Вот уже четыре месяца прошло с того времени, как я реализовал собственную последнюю картину, а у меня еще нет никакой мысли для новой. Если бы выплыло что-нибудь в голове, отлично было бы… Пара времени полного забвения: ушел бы в картину, как в монастырь, думал бы лишь о ней одной. Вопросы: куда? для чего? на протяжении работы исчезают; в голове одна идея, одна цель, и приведение ее в выполнение доставляет удовольствие. Картина — мир, в котором живешь и перед которым отвечаешь. Тут исчезает житейская нравственность: ты создаешь себе новую в собственном новом мире и в нем ощущаешь собственную правоту, преимущество либо ложь и ничтожество по-своему, независимо от судьбы.

Но писать в любой момент запрещено. Вечером, в то время, когда сумерки прервут работу, возвратишься в судьбу и опять слышишь вечный вопрос: «для чего?», не позволяющий уснуть, заставляющий ворочаться на постели в жару, наблюдать в темноту, как словно бы бы где-нибудь в ней написан ответ. И засыпаешь под утро мертвым сном, дабы, проснувшись, опять опуститься в второй мир сна, в котором живут лишь выходящие из тебя самого образы, складывающиеся и проясняющиеся перед тобою на полотне.

— Что вы не трудитесь, Рябинин? — звучно задал вопрос меня сосед.

Я так задумался, что содрогнулся, в то время, когда услыхал данный вопрос. Рука с палитрой опустилась; пола сюртука попала в краски и вся вымазалась; кисти лежали на полу. Я посмотрел на этюд; он был кончен, и отлично кончен: Тарас стоял на полотне, как живой.

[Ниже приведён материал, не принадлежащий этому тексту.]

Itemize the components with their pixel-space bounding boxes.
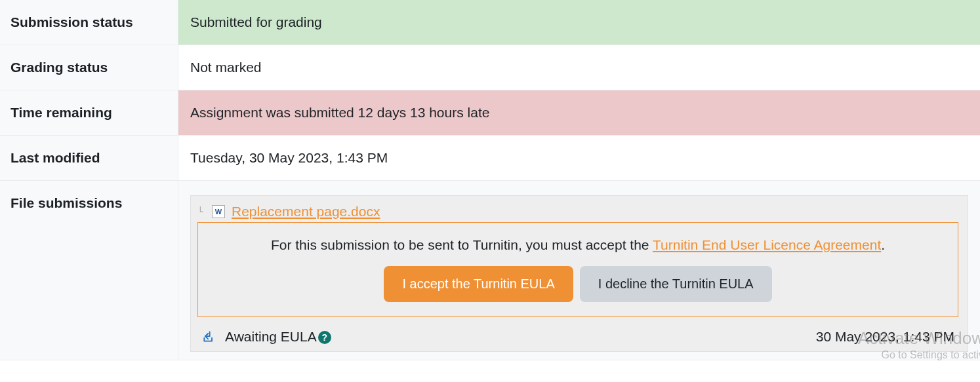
value-grading-status: Not marked (178, 45, 980, 90)
eula-message: For this submission to be sent to Turnit… (214, 237, 942, 253)
file-entry: └ W Replacement page.docx (197, 204, 958, 220)
value-last-modified: Tuesday, 30 May 2023, 1:43 PM (178, 136, 980, 180)
help-icon[interactable]: ? (318, 331, 331, 344)
label-file-submissions: File submissions (0, 181, 178, 360)
row-last-modified: Last modified Tuesday, 30 May 2023, 1:43… (0, 136, 980, 181)
file-link[interactable]: Replacement page.docx (232, 204, 380, 220)
label-time-remaining: Time remaining (0, 90, 178, 135)
eula-text-suffix: . (881, 237, 885, 252)
turnitin-icon (201, 330, 216, 344)
row-time-remaining: Time remaining Assignment was submitted … (0, 90, 980, 136)
eula-button-row: I accept the Turnitin EULA I decline the… (214, 266, 942, 302)
awaiting-eula-text: Awaiting EULA (225, 329, 317, 344)
file-submission-container: └ W Replacement page.docx For this submi… (190, 195, 968, 352)
decline-eula-button[interactable]: I decline the Turnitin EULA (580, 266, 772, 302)
row-file-submissions: File submissions └ W Replacement page.do… (0, 181, 980, 360)
eula-link[interactable]: Turnitin End User Licence Agreement (653, 237, 881, 252)
label-submission-status: Submission status (0, 0, 178, 45)
value-file-submissions: └ W Replacement page.docx For this submi… (178, 181, 980, 360)
turnitin-status-line: Awaiting EULA? 30 May 2023, 1:43 PM (197, 325, 958, 345)
submission-date: 30 May 2023, 1:43 PM (816, 329, 954, 345)
row-grading-status: Grading status Not marked (0, 45, 980, 90)
row-submission-status: Submission status Submitted for grading (0, 0, 980, 45)
accept-eula-button[interactable]: I accept the Turnitin EULA (384, 266, 573, 302)
label-grading-status: Grading status (0, 45, 178, 90)
eula-text-prefix: For this submission to be sent to Turnit… (271, 237, 653, 252)
submission-status-table: Submission status Submitted for grading … (0, 0, 980, 360)
awaiting-eula-wrapper: Awaiting EULA? (225, 329, 331, 345)
turnitin-status-left: Awaiting EULA? (201, 329, 331, 345)
label-last-modified: Last modified (0, 136, 178, 180)
value-time-remaining: Assignment was submitted 12 days 13 hour… (178, 90, 980, 135)
turnitin-eula-box: For this submission to be sent to Turnit… (197, 222, 958, 317)
word-document-icon: W (212, 205, 225, 218)
value-submission-status: Submitted for grading (178, 0, 980, 45)
tree-connector-icon: └ (197, 206, 205, 217)
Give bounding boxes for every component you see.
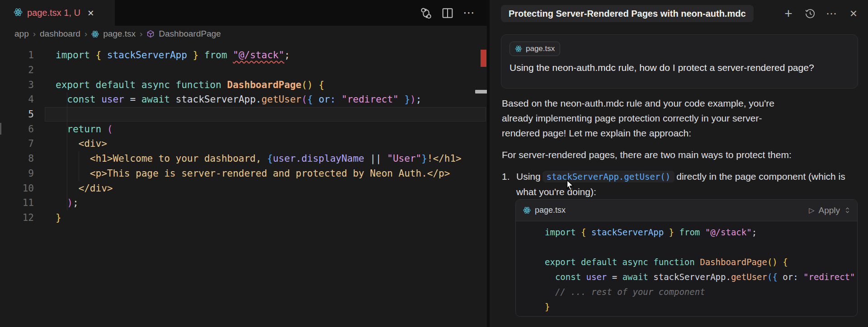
breadcrumb-file[interactable]: page.tsx bbox=[103, 29, 136, 39]
code-token: const bbox=[67, 94, 95, 105]
code-token: export default async function bbox=[56, 79, 222, 90]
code-token: ) bbox=[410, 94, 416, 105]
code-token: stackServerApp. bbox=[176, 94, 262, 105]
code-line-content: export default async function DashboardP… bbox=[56, 79, 324, 90]
code-token: () bbox=[767, 257, 778, 267]
code-line[interactable]: 8 <h1>Welcome to your dashboard, {user.d… bbox=[0, 151, 487, 166]
code-line-content: } bbox=[545, 302, 550, 312]
code-line[interactable]: import { stackServerApp } from "@/stack"… bbox=[523, 224, 857, 239]
code-token: getUser bbox=[731, 272, 767, 282]
code-line[interactable]: export default async function DashboardP… bbox=[523, 254, 857, 269]
breadcrumb-symbol[interactable]: DashboardPage bbox=[159, 29, 221, 39]
line-number: 6 bbox=[0, 124, 34, 135]
code-line[interactable]: 4 const user = await stackServerApp.getU… bbox=[0, 92, 487, 107]
code-line[interactable]: 11 ); bbox=[0, 196, 487, 210]
chat-more-icon[interactable]: ⋯ bbox=[824, 5, 840, 22]
line-number: 3 bbox=[0, 79, 34, 90]
code-line[interactable]: 1import { stackServerApp } from "@/stack… bbox=[0, 48, 487, 63]
code-line[interactable]: } bbox=[523, 299, 857, 314]
code-token bbox=[198, 50, 204, 61]
code-token: stackServerApp. bbox=[653, 272, 731, 282]
code-token: DashboardPage bbox=[700, 257, 767, 267]
activity-bar-notch bbox=[0, 123, 1, 135]
code-token: or: bbox=[319, 94, 336, 105]
code-line[interactable]: // ... rest of your component bbox=[523, 284, 857, 299]
code-token bbox=[695, 257, 700, 267]
code-block-header: page.tsx ▷ Apply bbox=[516, 200, 857, 221]
tab-page-tsx[interactable]: page.tsx 1, U × bbox=[0, 0, 115, 26]
code-line[interactable]: 5 bbox=[0, 107, 487, 122]
code-line[interactable]: const user = await stackServerApp.getUse… bbox=[523, 269, 857, 284]
play-icon: ▷ bbox=[809, 206, 814, 215]
code-token: import bbox=[56, 50, 90, 61]
apply-button[interactable]: ▷ Apply bbox=[809, 206, 851, 215]
code-line-content: import { stackServerApp } from "@/stack"… bbox=[56, 50, 290, 61]
split-editor-icon[interactable] bbox=[440, 5, 455, 21]
code-line[interactable]: 7 <div> bbox=[0, 136, 487, 151]
line-number: 2 bbox=[0, 65, 34, 75]
history-icon[interactable] bbox=[802, 5, 818, 22]
editor-code[interactable]: 1import { stackServerApp } from "@/stack… bbox=[0, 48, 487, 225]
code-token bbox=[545, 272, 555, 282]
line-number: 4 bbox=[0, 94, 34, 105]
code-line[interactable] bbox=[523, 239, 857, 254]
code-line-content: import { stackServerApp } from "@/stack"… bbox=[545, 227, 757, 237]
code-line[interactable]: 3export default async function Dashboard… bbox=[0, 77, 487, 92]
code-line[interactable]: 6 return ( bbox=[0, 121, 487, 136]
line-number: 11 bbox=[0, 197, 34, 208]
code-token: } bbox=[404, 94, 410, 105]
code-token: } bbox=[545, 302, 550, 312]
code-line-content: const user = await stackServerApp.getUse… bbox=[545, 272, 857, 282]
answer-paragraph-2: For server-rendered pages, there are two… bbox=[502, 147, 850, 162]
code-token: ; bbox=[752, 227, 757, 237]
code-line[interactable]: 10 </div> bbox=[0, 181, 487, 196]
code-token: "redirect" bbox=[803, 272, 855, 282]
chevron-right-icon: › bbox=[85, 29, 87, 39]
answer-paragraph-1: Based on the neon-auth.mdc rule and your… bbox=[502, 96, 850, 140]
code-token: user.displayName bbox=[273, 153, 364, 164]
namespace-icon bbox=[146, 30, 155, 38]
code-token bbox=[56, 94, 67, 105]
tab-close-icon[interactable]: × bbox=[88, 8, 94, 19]
new-chat-icon[interactable]: + bbox=[780, 5, 797, 22]
code-token: { bbox=[307, 94, 313, 105]
breadcrumb-dashboard[interactable]: dashboard bbox=[40, 29, 80, 39]
code-token bbox=[664, 227, 669, 237]
open-changes-icon[interactable] bbox=[418, 5, 434, 21]
list-marker: 1. bbox=[502, 169, 516, 199]
code-token bbox=[56, 124, 67, 135]
code-token bbox=[674, 227, 679, 237]
code-token: <div> bbox=[56, 138, 107, 149]
code-token: { bbox=[267, 153, 273, 164]
code-token bbox=[101, 124, 107, 135]
code-line-content: <p>This page is server-rendered and prot… bbox=[56, 168, 450, 179]
breadcrumb-app[interactable]: app bbox=[14, 29, 29, 39]
chat-close-icon[interactable]: × bbox=[845, 5, 862, 22]
code-token: from bbox=[679, 227, 700, 237]
react-icon bbox=[515, 45, 522, 52]
code-token: ( bbox=[107, 124, 113, 135]
code-block-content[interactable]: import { stackServerApp } from "@/stack"… bbox=[516, 221, 857, 317]
code-line[interactable]: 2 bbox=[0, 63, 487, 78]
code-token: </div> bbox=[56, 183, 113, 194]
editor-tab-bar: page.tsx 1, U × bbox=[0, 0, 487, 26]
overview-ruler-cursor-marker[interactable] bbox=[475, 90, 488, 93]
attached-file-chip[interactable]: page.tsx bbox=[509, 42, 560, 56]
app-window: page.tsx 1, U × bbox=[0, 0, 868, 327]
code-line[interactable]: 9 <p>This page is server-rendered and pr… bbox=[0, 166, 487, 181]
inline-code[interactable]: stackServerApp.getUser() bbox=[542, 171, 675, 182]
code-line-content: </div> bbox=[56, 183, 113, 194]
tab-label: page.tsx 1, U bbox=[27, 8, 80, 18]
code-token: ; bbox=[416, 94, 422, 105]
code-line[interactable]: 12} bbox=[0, 210, 487, 225]
code-token: !</h1> bbox=[427, 153, 462, 164]
code-token: { bbox=[96, 50, 102, 61]
code-token: = bbox=[607, 272, 622, 282]
code-block-card: page.tsx ▷ Apply import { stackServerApp… bbox=[515, 199, 858, 317]
chat-title[interactable]: Protecting Server-Rendered Pages with ne… bbox=[501, 5, 754, 22]
code-token bbox=[101, 50, 107, 61]
code-token: } bbox=[421, 153, 427, 164]
code-token: export default async function bbox=[545, 257, 695, 267]
editor-more-actions-icon[interactable]: ⋯ bbox=[462, 5, 477, 21]
chevron-up-down-icon[interactable] bbox=[844, 206, 851, 214]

— Я кончил, — ответил я соседу.

Кончился и класс. Натурщик сошел с коробки и наряжался; все, шумя, собирали собственные принадлежности. Встал говор. Подошли ко мне, похвалили.

— Медаль, медаль… Лучший этюд, — говорили кое-какие. Другие молчали: живописцы не обожают хвалить друг друга.

III

Дедов

Думается мне, я пользуюсь между моими товарищами-учениками уважением. Само собой разумеется, не без того, дабы на это не оказывал влияния мой, относительно с ними, солидный возраст: во всей академии один лишь Вольский старше меня. Да, мастерство владеет необычной притягательной силой! Данный Вольский — отставной офицер, господин лет сорока пяти, с совсем седою головой; поступить в таких летах в академию, опять начать обучаться — разве это не подвиг? Но он настойчиво трудится: летом с утра до вечера пишет этюды во всякую погоду, с каким-то самоотвержением; зимою, в то время, когда светло, — всегда пишет, а вечером рисует. В два года он сделал громадные удачи, не обращая внимания на то, что будущее не наградила его особенно громадным талантом.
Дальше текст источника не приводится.